Exact copies of the lines from the one with "fragomor@fragomor.com" through the last line of the entries, and no pictures, make up the answer.
*** Begin section ***
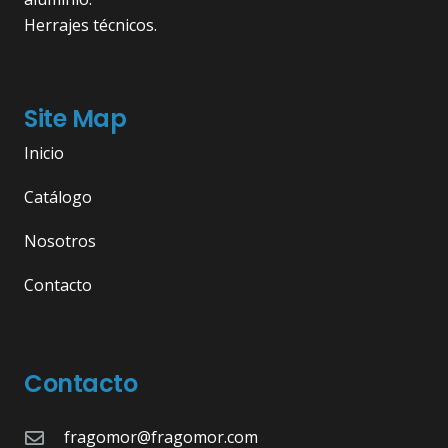
Herrajes técnicos.
Site Map
Inicio
Catálogo
Nosotros
Contacto
Contacto
fragomor@fragomor.com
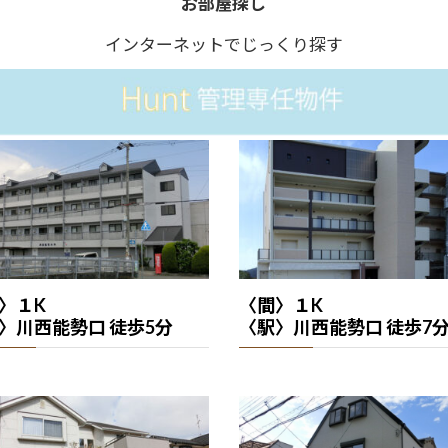
お部屋探し
インターネットでじっくり探す
〉１K
〈間〉１K
〉川西能勢口 徒歩5分
〈駅〉川西能勢口 徒歩7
*** End section ***
*Worked solution*:
fragomor@fragomor.com
お部屋探し
インターネットでじっくり探す
〉１K
〈間〉１K
〉川西能勢口 徒歩5分
〈駅〉川西能勢口 徒歩7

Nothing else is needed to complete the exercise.